NASA is planning the next launch of SpaceX Crew Dragon to...

NASA is planning the next launch of SpaceX Crew Dragon to...
NASA is planning the next launch of SpaceX Crew Dragon to...
NASA is planning to re-launch the next SpaceX Crew Dragon spacecraft on November 14th. The space agency announced on Monday that recent engine problems with SpaceX’s Falcon 9 rocket are still ongoing. The spaceship will bring four astronauts to the International Space Station for a planned six-month stay.

After the successful Crew Dragon “Demo 2” Test flight this summer NASA executives moving two astronauts to and from the laboratory complex were ready to move ahead with operational astronaut ferry flights, beginning with the Crew-1 mission.

But the flight was delayed this month until the next After a turbopump problem with one or more engines in a SpaceX Falcon 9 rocket that caused an aborted launch at Cape Canaveral Air Force Station on October 2nd.

Except for a tweet from SpaceX founder Elon Musk, no details were given that the abort was triggered by an “unexpected rise in pressure” in first stage turbopump machines.

While troubleshooting to see what went wrong, SpaceX pushed the company forward three launches Starlink Internet Satellite, all successful.

NASA executives plan to hold a media conference call Wednesday to discuss plans for the Crew-1 launch, “including the results of the most recent tests on the Falcon 9 Merlin engines” after the launch was canceled, the agency said in a statement .

The Crew 1 flight follows another Falcon 9 launch on Nov. 10 from Vandenberg Air Force Base, California. The piloted mission will fly “after a thorough review of the launcher’s performance”.

On board are Crew 1 commander Michael Hopkins, pilot Victor Glover, Shannon Walker and the Japanese astronaut Soichi Noguchi. Hopkins, Walker, and Noguchi are space veterans while Glover will be making his first flight.

The SpaceX Crew-1 astronauts (left to right): Shannon Walker, pilot Victor Glover, commander Michael Hopkins and the Japanese astronaut Soichi Noguchi.

NASA

The launch from historic Pad 39A at the Kennedy Space Center is scheduled for 7:49 p.m. EST. Eight hours later, just after 4 a.m. the next morning, an automatic rendezvous is set up and docked at the forward port of the space station.

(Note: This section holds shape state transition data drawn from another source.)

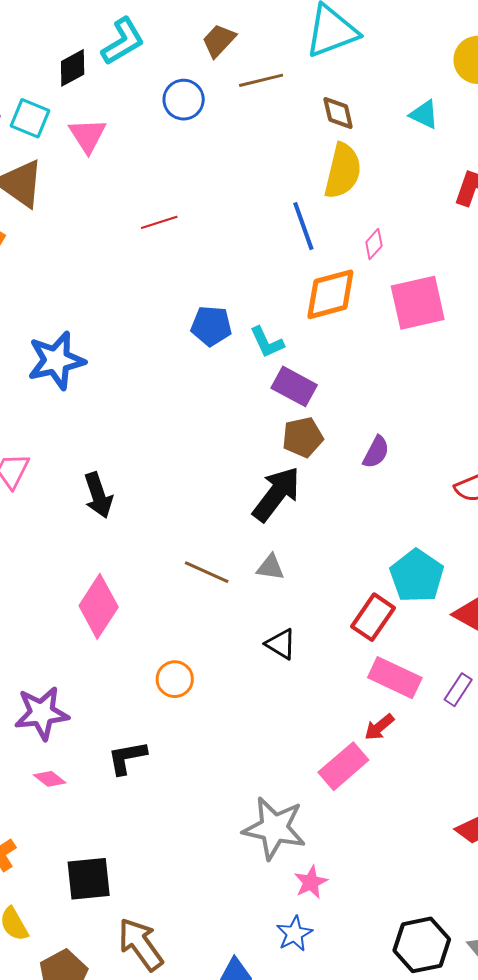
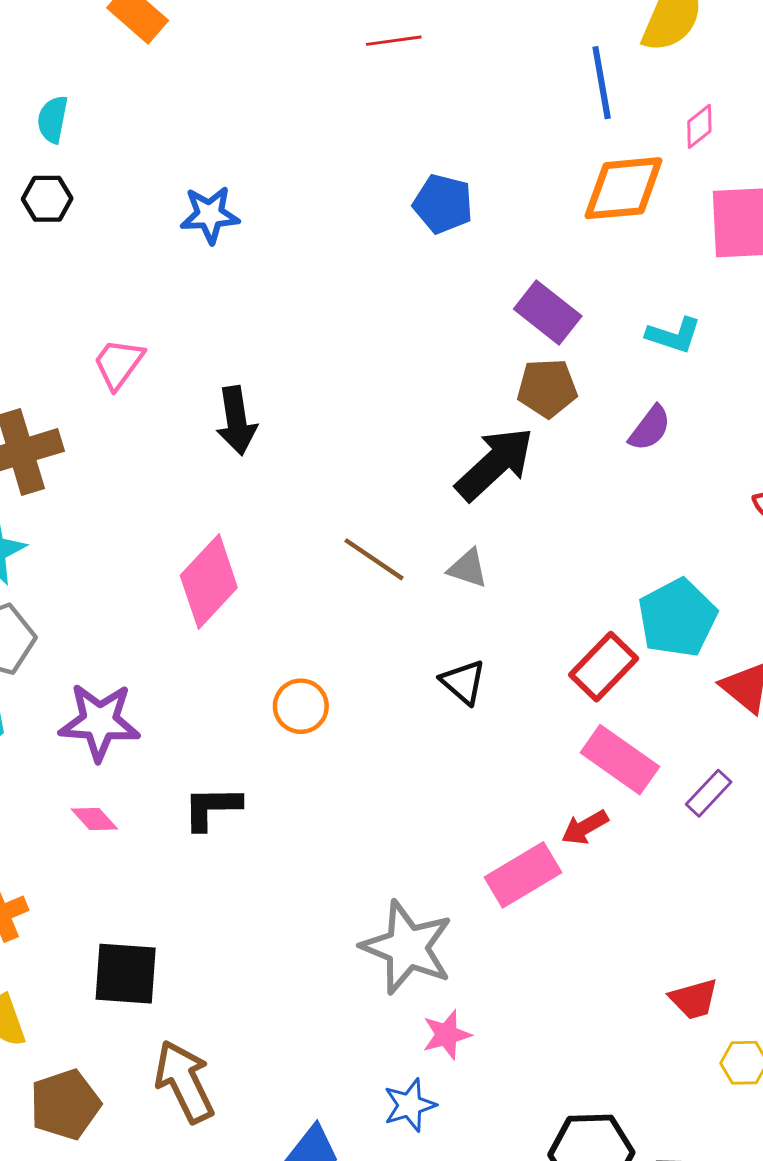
cyan L-shape: (267, 342) -> (674, 335), moved, turned -57
blue star: (56, 360) -> (210, 215), size x0.7

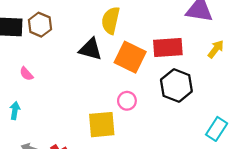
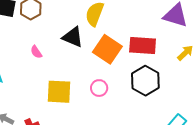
pink semicircle: (26, 74) -> (36, 52), moved
yellow square: (102, 125) -> (59, 92), moved

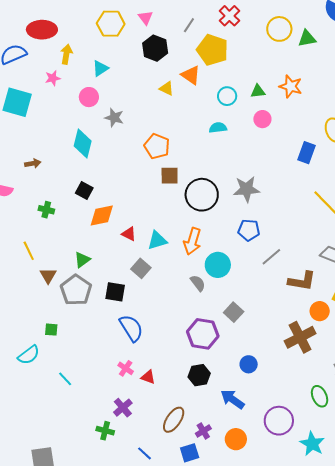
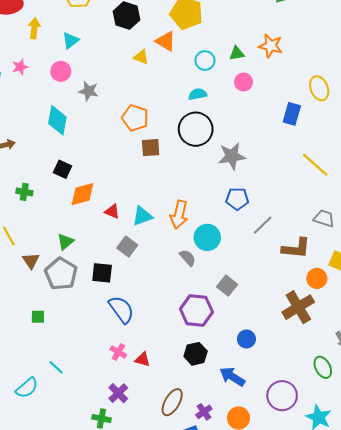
pink star: (53, 78) -> (20, 67), moved
black circle: (202, 195) -> (196, 129), moved
cyan semicircle: (29, 355) -> (27, 388), moved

NASA is relying on SpaceX’s Crew Dragon and Boeing’s CST-100 Starliner to end the agency’s sole reliance on Russian Soyuz rockets and spacecraft to carry U.S. and partner astronauts to and from the International Space Station.

Astronaut Kate Rubins was using the agency’s last contracted Soyuz headquarters when she and cosmonauts Sergey Ryzhikov and Sergey Kud-Sverchkov Blasted away from the Baikonur Cosmodrome on October 14 in Kazakhstan, docking at the train station three hours later. Rubins’ seat aboard the Soyuz MS-17 / 63S spacecraft cost NASA $ 90 million.